William Kent, "The Leading Edge of Database Technology", in E.D. Falkenberg, P. Lindgreen (eds), Information System Concepts: An In-depth Analysis, North Holland, 1989 (Proc. IFIP TC8/WG8.1 Working Conference, Oct. 18-20 1989, Namur, Belgium). Also in F.H. Lochovsky (ed), Entity-Relationship Approach to Database Design and Querying, Elsevier Science Publishers (North Holland), 1990 (Proc. Eighth International Conference on the Entity Relationship Approach, Oct. 18-20 1989, Toronto, Canada). [4 pp]


The Leading Edge of Database Technology

William Kent
Database Technology Department
Hewlett-Packard Laboratories
Palo Alto, California

October 1989


> 1 PURPOSE . . . 1
> 2 OBJECT ORIENTATION: THE NEXT STAGE OF EVOLUTION . . . 2
> 3 SHIFTING BOUNDARIES: NEW ROLES AND INTERFACES . . . 2
> 4 CONCLUSIONS . . . 6


1 PURPOSE

The nature of information modeling is shaped by the purpose at hand. General models of knowledge and cognition are most diverse and debatable, having the least defined criteria for correctness or adequacy. Models and methodologies in support of current and emerging information processing technologies are more tractable, being governed by the forms and capabilities of such technologies. These approaches can at least be judged by pragmatic measures of usefulness, if not correctness.

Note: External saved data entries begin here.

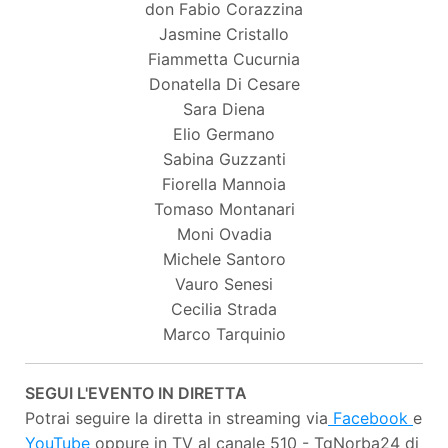
don Fabio Corazzina
Jasmine Cristallo
Fiammetta Cucurnia
Donatella Di Cesare
Sara Diena
Elio Germano
Sabina Guzzanti
Fiorella Mannoia
Tomaso Montanari
Moni Ovadia
Michele Santoro
Vauro Senesi
Cecilia Strada
Marco Tarquinio
SEGUI L'EVENTO IN DIRETTA
Potrai seguire la diretta in streaming via
Facebook
e
YouTube
oppure in TV al canale 510 - TgNorba24 di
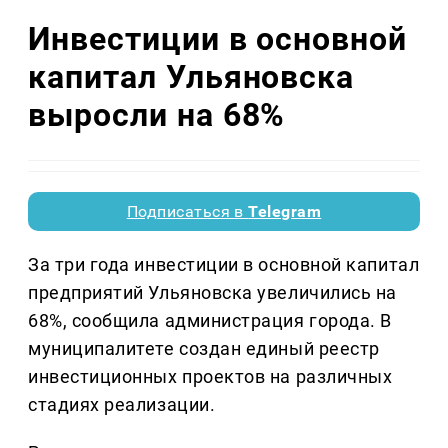
Инвестиции в основной
капитал Ульяновска
выросли на 68%
Подписаться в
Telegram
За три года инвестиции в основной капитал
предприятий Ульяновска увеличились на
68%, сообщила администрация города. В
муниципалитете создан единый реестр
инвестиционных проектов на различных
стадиях реализации.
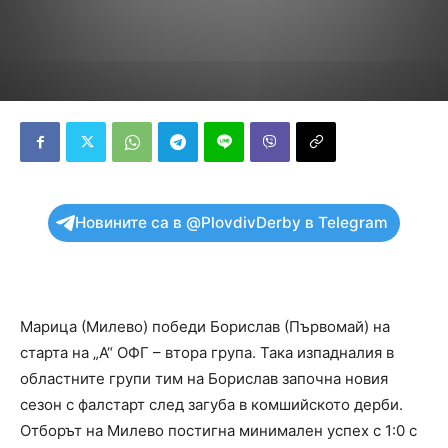
Новините са в @PlovdivDerby в Telegram
Марица (Милево) победи Борислав (Първомай) на
старта на „А“ ОФГ – втора група. Така изпадналия в
областните групи тим на Борислав започна новия
сезон с фалстарт след загуба в комшийското дерби.
Отборът на Милево постигна минимален успех с 1:0 с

Information processing technology is evolving on several fronts, such as artificial intelligence, expert systems, robotics, and object oriented programming and database. Object orientation appears to be the next technology to mature. The time for its impact on information modeling methodologies is now.

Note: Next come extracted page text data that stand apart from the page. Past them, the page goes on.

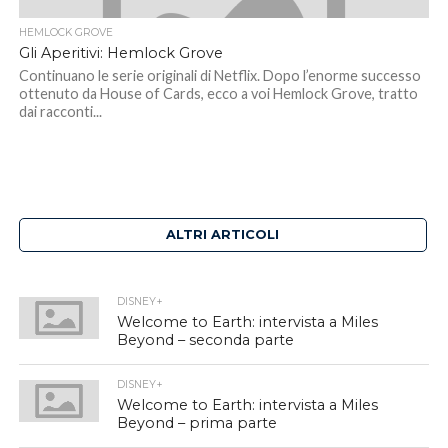
HEMLOCK GROVE
Gli Aperitivi: Hemlock Grove
Continuano le serie originali di Netflix. Dopo l’enorme successo
ottenuto da House of Cards, ecco a voi Hemlock Grove, tratto
dai racconti...
ALTRI ARTICOLI
DISNEY+
Welcome to Earth: intervista a Miles
Beyond – seconda parte
DISNEY+
Welcome to Earth: intervista a Miles
Beyond – prima parte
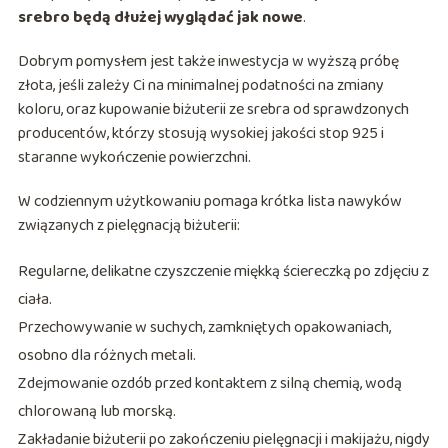
srebro będą dłużej wyglądać jak nowe
.
Dobrym pomysłem jest także inwestycja w wyższą próbę
złota, jeśli zależy Ci na minimalnej podatności na zmiany
koloru, oraz kupowanie biżuterii ze srebra od sprawdzonych
producentów, którzy stosują wysokiej jakości stop 925 i
staranne wykończenie powierzchni.
W codziennym użytkowaniu pomaga krótka lista nawyków
związanych z pielęgnacją biżuterii:
Regularne, delikatne czyszczenie miękką ściereczką po zdjęciu z
ciała.
Przechowywanie w suchych, zamkniętych opakowaniach,
osobno dla różnych metali.
Zdejmowanie ozdób przed kontaktem z silną chemią, wodą
chlorowaną lub morską.
Zakładanie biżuterii po zakończeniu pielęgnacji i makijażu, nigdy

Object orientation is far more than just another data model. It represents a substantial paradigm shift, calling for new ways of thinking about data and application development.

2 OBJECT ORIENTATION: THE NEXT STAGE OF EVOLUTION

We are at the confluence of two streams in information processing, embodied in those two words themselves: information and processing.

The dichotomy is reflected in a long history of parallel concepts: program and data, process and structure, procedural and declarative specifications, application development and database design, functional decomposition and data analysis.

Object orientation was born in the programming community, rediscovering much that was already known to the data community in terms of entity-relationship models and generalization concepts. A major innovation was the incorporation of procedural methods into the object construct.

Much of the confluence has been foreshadowed in programming disciplines. Lisp integrates the program and data space, treating procedures as data objects. The central principle of abstract data types is that data constructs are described in terms of their behavior rather than their structure.

On the data side, functional and process-oriented models have been proposed as data modeling approaches. The object-oriented class/type construct is an amalgam of entity types from data modeling and data types from programming languages.

Object orientation unifies these two streams into a single discipline, blending data structure and program behavior. These dual aspects bear a striking resemblance to other dualisms of modern thought: matter and energy, particle and wave. All of these reflect a fusion of statics and dynamics.

The dualism requires a shift in our fundamental modes of thinking. The principle of abstract data types becomes central: the essence of an object is described in terms of its behavior. Structure is more a matter of implementation than semantics. We're going to grow beyond the spatial metaphors of structure.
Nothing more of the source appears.